La luz y el testimonio de la luz
La proliferación de información en texto, en imagen o en video, considero, genera la impresión de que atestiguamos casi todo lo que acontece en el mundo. Con cierta desmesura podríamos pensar que estamos presentes donde acontece lo inusitado, lo extraño, lo detestable o lo que asombra.
Sin embargo, no todo lo atestiguamos; observar una calamidad remota, aunque mueva las entrañas, no nos convierte por el acto mismo en testigos. Y no me refiero a la tercera persona implicada en una disputa, que actúa como garante de la veracidad de un proceso, es decir, no pretendo argumentar desde el ámbito del derecho. Me refiero a quien ha vivido un acontecimiento con toda la intensidad y está en condiciones de ofrecer un testimonio. Reitero: no un testimonio dentro de un juicio, sino como el gesto y la voz de quien puede decirnos algo sobre aquello de lo que somos capaces.

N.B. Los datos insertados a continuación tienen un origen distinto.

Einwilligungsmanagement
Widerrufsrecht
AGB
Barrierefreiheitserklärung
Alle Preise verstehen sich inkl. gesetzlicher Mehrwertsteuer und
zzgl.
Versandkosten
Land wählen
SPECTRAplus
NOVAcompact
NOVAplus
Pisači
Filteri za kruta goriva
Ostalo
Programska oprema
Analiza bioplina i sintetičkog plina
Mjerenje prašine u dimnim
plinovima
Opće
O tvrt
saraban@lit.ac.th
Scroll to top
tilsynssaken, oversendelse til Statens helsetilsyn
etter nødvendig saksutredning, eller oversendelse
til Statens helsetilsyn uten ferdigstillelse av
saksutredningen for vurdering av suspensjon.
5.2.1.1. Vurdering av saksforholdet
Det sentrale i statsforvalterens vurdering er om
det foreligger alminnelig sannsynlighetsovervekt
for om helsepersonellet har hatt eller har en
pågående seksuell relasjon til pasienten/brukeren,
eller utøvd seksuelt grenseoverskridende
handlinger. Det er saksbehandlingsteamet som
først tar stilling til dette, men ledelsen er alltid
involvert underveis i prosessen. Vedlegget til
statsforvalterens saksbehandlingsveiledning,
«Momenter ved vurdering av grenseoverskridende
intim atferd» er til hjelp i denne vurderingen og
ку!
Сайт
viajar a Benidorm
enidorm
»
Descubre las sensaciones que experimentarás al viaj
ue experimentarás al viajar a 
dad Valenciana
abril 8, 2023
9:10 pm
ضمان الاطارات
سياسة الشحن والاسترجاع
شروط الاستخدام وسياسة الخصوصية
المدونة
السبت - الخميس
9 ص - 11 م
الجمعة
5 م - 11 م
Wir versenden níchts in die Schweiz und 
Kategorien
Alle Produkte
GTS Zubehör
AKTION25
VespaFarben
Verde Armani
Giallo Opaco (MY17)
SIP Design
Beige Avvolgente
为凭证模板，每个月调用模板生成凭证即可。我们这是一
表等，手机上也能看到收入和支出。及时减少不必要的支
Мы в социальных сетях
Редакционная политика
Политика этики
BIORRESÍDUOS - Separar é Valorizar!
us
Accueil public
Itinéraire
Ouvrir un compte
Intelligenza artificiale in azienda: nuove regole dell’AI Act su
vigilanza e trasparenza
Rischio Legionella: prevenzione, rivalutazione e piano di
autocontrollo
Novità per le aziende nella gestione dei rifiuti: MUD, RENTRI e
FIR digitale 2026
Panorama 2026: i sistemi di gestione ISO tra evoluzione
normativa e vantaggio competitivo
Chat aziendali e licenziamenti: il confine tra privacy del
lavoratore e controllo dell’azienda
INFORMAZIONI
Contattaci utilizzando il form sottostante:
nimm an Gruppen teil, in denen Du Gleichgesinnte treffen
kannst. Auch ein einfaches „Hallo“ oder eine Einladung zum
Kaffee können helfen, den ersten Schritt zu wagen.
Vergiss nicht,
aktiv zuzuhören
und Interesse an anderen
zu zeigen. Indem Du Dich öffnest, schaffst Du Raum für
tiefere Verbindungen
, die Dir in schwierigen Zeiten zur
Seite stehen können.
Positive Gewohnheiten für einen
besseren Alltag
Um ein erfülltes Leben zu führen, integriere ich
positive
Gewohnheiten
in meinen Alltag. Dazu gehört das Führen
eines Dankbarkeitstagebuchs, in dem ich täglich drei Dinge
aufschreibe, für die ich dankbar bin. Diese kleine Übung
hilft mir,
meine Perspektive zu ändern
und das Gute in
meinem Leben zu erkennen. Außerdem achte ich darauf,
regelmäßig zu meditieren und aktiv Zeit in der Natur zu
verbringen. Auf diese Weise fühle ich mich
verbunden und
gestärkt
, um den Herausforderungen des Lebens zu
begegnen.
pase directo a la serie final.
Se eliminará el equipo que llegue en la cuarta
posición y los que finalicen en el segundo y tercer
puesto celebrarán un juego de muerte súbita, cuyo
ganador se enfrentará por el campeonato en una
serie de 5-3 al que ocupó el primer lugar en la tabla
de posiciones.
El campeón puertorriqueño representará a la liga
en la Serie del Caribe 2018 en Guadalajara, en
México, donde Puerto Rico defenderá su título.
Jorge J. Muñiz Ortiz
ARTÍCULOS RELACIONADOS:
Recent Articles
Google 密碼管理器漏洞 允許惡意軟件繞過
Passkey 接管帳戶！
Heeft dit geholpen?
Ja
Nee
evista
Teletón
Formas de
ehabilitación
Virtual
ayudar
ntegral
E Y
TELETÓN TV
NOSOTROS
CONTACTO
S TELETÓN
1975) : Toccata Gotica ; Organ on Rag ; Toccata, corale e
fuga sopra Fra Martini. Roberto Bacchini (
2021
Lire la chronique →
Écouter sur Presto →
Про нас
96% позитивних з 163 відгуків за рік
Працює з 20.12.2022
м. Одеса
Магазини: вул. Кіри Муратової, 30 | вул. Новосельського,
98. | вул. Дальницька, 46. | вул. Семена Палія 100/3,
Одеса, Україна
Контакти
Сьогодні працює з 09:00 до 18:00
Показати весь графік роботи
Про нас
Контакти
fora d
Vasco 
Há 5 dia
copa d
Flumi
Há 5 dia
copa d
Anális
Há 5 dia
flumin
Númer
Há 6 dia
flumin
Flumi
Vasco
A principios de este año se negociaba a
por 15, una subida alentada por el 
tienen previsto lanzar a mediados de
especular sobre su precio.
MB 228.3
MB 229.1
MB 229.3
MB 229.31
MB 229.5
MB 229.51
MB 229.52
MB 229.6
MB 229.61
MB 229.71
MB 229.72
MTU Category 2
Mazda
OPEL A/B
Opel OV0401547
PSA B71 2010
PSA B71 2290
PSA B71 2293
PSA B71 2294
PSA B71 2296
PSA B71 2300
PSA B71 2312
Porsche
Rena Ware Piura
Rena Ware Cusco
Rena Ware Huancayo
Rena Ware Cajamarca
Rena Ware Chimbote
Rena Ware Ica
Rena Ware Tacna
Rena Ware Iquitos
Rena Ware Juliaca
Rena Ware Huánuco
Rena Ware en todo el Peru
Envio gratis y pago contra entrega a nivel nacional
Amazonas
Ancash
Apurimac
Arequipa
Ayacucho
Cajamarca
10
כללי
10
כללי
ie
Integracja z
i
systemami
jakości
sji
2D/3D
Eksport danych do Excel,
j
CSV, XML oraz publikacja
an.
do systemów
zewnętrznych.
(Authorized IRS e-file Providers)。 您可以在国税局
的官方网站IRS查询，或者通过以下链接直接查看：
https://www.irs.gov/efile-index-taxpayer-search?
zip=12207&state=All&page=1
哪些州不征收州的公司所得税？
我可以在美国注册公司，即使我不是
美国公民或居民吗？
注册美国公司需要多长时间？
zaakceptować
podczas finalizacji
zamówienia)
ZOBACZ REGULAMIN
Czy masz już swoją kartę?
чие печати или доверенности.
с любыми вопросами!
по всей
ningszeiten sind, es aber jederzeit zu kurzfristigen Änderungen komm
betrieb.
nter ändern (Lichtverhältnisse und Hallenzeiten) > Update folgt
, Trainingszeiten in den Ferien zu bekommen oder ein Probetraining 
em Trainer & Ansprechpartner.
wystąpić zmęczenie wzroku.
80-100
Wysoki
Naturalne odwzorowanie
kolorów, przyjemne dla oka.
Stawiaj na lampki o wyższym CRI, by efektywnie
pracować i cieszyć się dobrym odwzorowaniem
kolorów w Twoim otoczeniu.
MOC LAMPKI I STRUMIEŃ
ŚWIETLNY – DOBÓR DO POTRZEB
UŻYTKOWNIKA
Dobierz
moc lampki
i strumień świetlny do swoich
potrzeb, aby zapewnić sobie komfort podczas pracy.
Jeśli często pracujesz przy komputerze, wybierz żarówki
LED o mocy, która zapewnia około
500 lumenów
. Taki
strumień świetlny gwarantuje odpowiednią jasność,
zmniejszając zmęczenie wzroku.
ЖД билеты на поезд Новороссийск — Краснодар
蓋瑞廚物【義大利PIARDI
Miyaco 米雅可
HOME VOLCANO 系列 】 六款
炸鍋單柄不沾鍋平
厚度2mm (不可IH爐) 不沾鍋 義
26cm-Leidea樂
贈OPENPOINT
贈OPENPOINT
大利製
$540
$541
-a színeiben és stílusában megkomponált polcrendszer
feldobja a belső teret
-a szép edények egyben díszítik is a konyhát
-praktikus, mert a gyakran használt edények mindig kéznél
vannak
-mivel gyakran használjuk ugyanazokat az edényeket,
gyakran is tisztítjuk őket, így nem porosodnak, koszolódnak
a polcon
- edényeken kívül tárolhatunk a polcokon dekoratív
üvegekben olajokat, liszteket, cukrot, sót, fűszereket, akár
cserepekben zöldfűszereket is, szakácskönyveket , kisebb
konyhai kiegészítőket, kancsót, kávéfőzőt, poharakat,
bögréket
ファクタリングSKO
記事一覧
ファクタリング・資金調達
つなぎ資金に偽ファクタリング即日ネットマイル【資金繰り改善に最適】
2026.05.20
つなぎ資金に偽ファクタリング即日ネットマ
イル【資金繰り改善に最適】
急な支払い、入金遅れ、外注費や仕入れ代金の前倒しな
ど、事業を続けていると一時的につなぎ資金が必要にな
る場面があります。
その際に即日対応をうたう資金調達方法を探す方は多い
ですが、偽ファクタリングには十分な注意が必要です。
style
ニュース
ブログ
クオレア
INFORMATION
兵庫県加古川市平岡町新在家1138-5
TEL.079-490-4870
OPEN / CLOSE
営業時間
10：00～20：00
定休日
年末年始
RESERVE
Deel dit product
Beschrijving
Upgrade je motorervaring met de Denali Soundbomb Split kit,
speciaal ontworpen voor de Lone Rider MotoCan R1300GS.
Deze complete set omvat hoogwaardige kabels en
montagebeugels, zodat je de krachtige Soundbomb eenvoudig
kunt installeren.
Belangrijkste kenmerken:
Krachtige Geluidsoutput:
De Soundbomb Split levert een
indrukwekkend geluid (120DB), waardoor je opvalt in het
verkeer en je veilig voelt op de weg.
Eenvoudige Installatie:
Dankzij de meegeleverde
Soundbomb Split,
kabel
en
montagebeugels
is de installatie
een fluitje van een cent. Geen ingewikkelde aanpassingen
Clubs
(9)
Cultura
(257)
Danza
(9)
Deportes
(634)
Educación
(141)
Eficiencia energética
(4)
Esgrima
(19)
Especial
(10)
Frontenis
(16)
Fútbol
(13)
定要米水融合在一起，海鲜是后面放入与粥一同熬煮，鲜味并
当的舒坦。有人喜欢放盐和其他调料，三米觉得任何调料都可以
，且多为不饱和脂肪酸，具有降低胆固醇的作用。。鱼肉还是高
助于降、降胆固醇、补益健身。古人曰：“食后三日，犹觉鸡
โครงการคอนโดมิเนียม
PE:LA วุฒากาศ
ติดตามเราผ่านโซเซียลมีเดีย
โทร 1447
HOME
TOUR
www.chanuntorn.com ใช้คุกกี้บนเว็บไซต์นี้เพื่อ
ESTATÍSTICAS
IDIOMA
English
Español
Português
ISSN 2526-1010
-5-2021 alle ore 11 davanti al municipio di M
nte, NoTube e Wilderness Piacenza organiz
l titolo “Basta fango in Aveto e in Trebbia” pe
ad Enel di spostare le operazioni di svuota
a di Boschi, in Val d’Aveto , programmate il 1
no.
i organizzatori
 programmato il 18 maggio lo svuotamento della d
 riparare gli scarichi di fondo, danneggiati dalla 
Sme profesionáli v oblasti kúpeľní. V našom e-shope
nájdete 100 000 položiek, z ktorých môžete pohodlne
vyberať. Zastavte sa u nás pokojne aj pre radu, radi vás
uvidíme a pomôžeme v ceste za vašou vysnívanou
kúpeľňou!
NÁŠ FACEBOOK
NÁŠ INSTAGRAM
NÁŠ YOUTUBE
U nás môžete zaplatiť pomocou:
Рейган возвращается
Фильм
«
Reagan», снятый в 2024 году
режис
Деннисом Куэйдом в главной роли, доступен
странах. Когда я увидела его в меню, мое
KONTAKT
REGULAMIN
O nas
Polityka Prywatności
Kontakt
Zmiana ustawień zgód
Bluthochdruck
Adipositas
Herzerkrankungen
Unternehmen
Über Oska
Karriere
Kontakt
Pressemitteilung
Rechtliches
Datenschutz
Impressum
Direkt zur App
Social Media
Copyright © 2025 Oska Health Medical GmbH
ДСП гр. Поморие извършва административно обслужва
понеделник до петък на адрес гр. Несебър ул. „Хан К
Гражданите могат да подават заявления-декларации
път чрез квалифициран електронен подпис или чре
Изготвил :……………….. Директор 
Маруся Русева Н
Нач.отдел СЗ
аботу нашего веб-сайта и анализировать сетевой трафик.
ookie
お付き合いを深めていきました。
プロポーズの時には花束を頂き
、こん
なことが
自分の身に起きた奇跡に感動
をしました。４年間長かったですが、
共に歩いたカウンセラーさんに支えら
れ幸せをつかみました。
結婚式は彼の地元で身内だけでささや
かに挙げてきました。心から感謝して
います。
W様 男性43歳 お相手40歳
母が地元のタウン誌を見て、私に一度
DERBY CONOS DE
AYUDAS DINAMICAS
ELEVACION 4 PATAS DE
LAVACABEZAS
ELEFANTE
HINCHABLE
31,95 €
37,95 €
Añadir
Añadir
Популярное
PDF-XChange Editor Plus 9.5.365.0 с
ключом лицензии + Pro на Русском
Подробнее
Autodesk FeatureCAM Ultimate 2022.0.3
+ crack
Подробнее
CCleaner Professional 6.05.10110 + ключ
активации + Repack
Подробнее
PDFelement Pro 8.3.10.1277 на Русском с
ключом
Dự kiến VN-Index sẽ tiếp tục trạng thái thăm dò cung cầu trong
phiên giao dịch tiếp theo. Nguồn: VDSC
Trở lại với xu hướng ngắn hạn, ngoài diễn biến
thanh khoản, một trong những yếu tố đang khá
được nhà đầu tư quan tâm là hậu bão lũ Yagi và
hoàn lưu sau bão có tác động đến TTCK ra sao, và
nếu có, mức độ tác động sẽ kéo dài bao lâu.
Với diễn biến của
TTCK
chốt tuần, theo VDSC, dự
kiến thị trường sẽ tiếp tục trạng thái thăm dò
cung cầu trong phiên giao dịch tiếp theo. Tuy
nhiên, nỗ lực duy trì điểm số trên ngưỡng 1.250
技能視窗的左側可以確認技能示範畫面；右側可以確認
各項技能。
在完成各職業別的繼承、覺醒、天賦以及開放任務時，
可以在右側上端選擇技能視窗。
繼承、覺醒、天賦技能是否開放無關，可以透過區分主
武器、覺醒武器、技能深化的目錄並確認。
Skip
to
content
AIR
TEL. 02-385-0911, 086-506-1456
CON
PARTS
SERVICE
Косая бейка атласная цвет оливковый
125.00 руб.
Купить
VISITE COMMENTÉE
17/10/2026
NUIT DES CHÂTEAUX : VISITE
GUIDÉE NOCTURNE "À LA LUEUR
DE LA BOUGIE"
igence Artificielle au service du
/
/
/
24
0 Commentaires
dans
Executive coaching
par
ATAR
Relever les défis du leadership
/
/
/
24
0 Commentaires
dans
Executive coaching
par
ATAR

Este domingo evocamos a dos testigos, Jesús de Nazareth y Óscar Arnulfo Romero. Testigos fieles que en su vida experimentaron con intensidad las fuerzas que nos componen y nos descomponen. El primero, considerado como un blasfemo, aunque ya desde antes había sido lanzado al margen por ser un jornalero pobre. El segundo, difamado, incomprendido por sus colegas, marcado por la guerra. Ambos bajo regímenes de dominación y separación; rechazados por los suyos aunque hayan venido precisamente a ellos (a los suyos que somos, sin excepciones). Su testimonio, balbuceado no solo con palabras sino con gestos, es decir, con el propio cuerpo, no se expresa fielmente en el lenguaje capturado por quienes dominan. Pero ahí sigue, ahí está su testimonio y a través de este nos asomamos a lo que somos y podemos. Uno es la luz que la oscuridad no ha podido apagar. El otro vino para dar testimonio de la luz.